Cette fois, le cœur d’Aldo manqua un battement : ce ne pouvait tout de même pas être ? … Ce serait trop beau et, à première vue, tout à fait impossible.

– Comment l’avez-vous eu ?

– De la façon la plus simple. Un homme, un Américain d’origine italienne, est venu me le proposer. Ce sont de ces choses qui arrivent lorsque votre passion collectionneuse est connue. Il l’avait eu lui-même dans une vente de château en Autriche.

– Un petit homme brun avec des lunettes noires ? coupa Morosini.

Kledermann ne songea pas à cacher sa surprise :

– Vous êtes sorcier ou bien connaissez-vous cet homme ?
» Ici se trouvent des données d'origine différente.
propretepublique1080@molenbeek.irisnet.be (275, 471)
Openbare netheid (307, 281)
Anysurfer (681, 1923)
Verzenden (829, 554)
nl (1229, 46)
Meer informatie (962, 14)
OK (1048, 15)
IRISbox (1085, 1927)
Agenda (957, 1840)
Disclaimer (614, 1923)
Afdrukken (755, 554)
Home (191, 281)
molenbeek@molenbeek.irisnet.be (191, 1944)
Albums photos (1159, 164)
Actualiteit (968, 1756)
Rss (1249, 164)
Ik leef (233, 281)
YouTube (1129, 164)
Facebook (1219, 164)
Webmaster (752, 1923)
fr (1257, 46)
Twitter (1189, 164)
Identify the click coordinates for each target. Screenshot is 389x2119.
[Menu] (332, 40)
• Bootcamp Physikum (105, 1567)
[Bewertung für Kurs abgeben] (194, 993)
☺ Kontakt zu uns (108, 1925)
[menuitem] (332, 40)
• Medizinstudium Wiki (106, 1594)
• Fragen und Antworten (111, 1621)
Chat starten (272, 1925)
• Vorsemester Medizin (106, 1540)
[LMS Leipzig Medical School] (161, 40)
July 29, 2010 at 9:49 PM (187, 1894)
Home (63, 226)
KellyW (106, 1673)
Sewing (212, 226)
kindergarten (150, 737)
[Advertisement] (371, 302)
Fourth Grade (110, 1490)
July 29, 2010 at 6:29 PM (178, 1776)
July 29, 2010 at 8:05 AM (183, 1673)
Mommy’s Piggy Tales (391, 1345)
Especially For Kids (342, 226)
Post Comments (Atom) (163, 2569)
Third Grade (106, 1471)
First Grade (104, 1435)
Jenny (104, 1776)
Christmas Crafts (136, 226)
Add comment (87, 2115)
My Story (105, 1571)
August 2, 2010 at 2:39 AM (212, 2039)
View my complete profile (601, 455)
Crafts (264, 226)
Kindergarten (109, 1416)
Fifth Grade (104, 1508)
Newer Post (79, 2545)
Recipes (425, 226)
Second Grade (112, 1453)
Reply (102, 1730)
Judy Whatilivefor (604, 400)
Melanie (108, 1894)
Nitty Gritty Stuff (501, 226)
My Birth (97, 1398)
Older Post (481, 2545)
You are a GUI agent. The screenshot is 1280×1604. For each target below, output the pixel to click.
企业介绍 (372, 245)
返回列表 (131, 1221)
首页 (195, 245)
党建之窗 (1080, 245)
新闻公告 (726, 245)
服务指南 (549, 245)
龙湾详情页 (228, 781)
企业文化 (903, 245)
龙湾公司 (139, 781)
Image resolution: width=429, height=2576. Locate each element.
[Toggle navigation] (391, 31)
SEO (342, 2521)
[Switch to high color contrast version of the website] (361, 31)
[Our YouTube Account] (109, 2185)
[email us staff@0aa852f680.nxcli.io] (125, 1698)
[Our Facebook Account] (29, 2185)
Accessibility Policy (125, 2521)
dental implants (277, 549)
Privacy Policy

– Je crois l’avoir déjà rencontré, fit Aldo qui ne tenait pas à donner le détail de ses dernières aventures. Votre rubis n’est-il pas monté en pendentif ?

– Non. Il a dû être monté sur quelque chose mais il a été desserti, fort soigneusement d’ailleurs. A quoi pensez-vous ?

– À une pierre qui faisait partie du trésor de l’empereur Rodolphe II et dont j’ai longtemps cherché la trace bien que j’ignore tout à fait son nom. Et… vous l’avez acheté ?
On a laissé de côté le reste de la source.